Nos hemos convertido en un gran emplazamiento publicitario. La clan está ávida de fotografiarse y cada imagen que comparte en sus perfiles sociales se convierte en un buen armario que las marcas quieren beneficiarse, pues es graciosamente y cuenta con un superpoder: no parece publicidad y el mensaje a comunicar se expande sigiloso a impacto de ‘like’.
Los anuncios evolucionan y grandes compañías instalan performances callejeros para impactar en la atención del paseante y, sobre todo, para que ese peatón se pare, se haga la foto y la suba a su Instagram. Así el anuncio se expande a un sabido potencial que, quizá, en absoluto pase por esa calle, pero lo ve en la viralidad de las redes sociales. Y sin que parezca un anuncio.
La revolución la empezó la serie Perdidos, en la forma de consumo de ficción y, asimismo, colocando un gran avión estampado en el desaparecido estanque de Atocha. Un puesto de gran tránsito en el que había que pararse a fotografiarse con la mítica aeroplano de la serie. A posteriori, siguió la reguero Expediente X aterrizando un particular platillo volante en la madrileña Gran Vía. Y tantas otras.
Aunque ya no sólo la publicidad de un producto rebusca el selfie, las propias ciudades han ido interiorizando que necesitan espacios para que los turistas se fotografíen y visibilicen la belleza del sitio. Empezaron ciudades turísticas como Marbella, con su portería de entrada, que imitaba, a su guisa, al gran anuncio de Hollywood. Era simplemente una forma de dar la bienvenida. Sin requisa, ahora, los carteles con los nombres de las ciudades han tomado las plazas principales.

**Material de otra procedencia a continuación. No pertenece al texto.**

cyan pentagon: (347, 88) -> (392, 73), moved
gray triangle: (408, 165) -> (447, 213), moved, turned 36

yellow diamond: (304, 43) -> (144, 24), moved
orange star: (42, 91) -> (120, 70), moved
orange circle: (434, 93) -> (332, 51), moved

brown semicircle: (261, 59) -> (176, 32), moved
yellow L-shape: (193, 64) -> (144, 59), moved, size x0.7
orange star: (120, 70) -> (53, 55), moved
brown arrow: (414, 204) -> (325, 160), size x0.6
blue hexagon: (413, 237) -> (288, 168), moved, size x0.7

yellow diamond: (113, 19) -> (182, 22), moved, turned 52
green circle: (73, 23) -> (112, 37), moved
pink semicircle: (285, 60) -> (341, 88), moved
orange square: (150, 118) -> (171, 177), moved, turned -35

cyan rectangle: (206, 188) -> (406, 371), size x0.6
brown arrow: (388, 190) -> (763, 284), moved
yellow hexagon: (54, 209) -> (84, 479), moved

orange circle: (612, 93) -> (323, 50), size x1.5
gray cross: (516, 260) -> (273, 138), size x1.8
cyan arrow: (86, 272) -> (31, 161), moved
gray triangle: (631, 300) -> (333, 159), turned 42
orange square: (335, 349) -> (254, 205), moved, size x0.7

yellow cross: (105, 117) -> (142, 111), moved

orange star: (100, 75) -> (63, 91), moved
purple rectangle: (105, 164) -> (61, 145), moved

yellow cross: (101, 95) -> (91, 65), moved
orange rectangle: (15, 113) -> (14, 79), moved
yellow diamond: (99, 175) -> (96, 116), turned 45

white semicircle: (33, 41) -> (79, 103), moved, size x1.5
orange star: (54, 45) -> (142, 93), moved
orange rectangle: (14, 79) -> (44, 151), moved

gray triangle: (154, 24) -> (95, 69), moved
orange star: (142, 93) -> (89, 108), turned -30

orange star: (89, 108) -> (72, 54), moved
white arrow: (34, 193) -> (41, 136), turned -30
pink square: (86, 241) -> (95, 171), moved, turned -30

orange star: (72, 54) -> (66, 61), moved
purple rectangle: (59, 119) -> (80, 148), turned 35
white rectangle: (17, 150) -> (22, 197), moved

Son los nuevos monumentos, ideados para la foto. Cada ciudad ya tiene su denominación puesta en relieve y nómina para que la concurrencia pose conexo a sus cultura. O hasta adentro del propio cartel. Porque para el éxito de este tipo de monolitos es crucial que sean transitables por las personas. De esta guisa, dan más gozne en las fotos y en los vídeos. De mínimo sirve que el nombre se vea remoto. Hay que poderlo abrazar. Y la fórmula va creciendo, cada caudal, villa o pueblo quiere su centro para fotografiarse y se van buscando otros diseños más creativos que no se queden en simplemente plantar cómo se claridad la ciudad: que si unas anteojos gigantes, que si un mesa para sentarse, pero de cuatro metros de pico. Cada división, intenta encontrar su icono.
Son las nuevas postales. Y las protagoniza el propio turista. Ya que es el propio visitante el que se tira cientos de fotos, los ayuntamientos discurren una delimitación nómina para posar y que, de paso, venda acertadamente su población. Cuanto más diferente, mejor. Porque carteles con el nombre de la ciudad hay muchos, estatuas que otorguen identidad a través de la creatividad pensada para la experiencia del selfie no tantas.